**Aim of the exercise**:
Copy every entry as is. Leave images out.

**Records for this task**:
*****

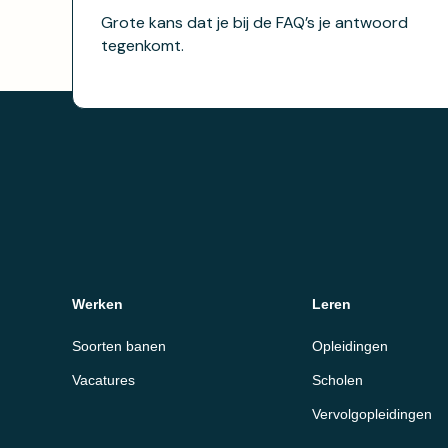
Grote kans dat je bij de FAQ’s je antwoord
tegenkomt.
Werken
Leren
Soorten banen
Opleidingen
Vacatures
Scholen
Vervolgopleidingen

*****

**Response box**:
Grote kans dat je bij de FAQ’s je antwoord
tegenkomt.
Werken
Leren
Soorten banen
Opleidingen
Vacatures
Scholen
Vervolgopleidingen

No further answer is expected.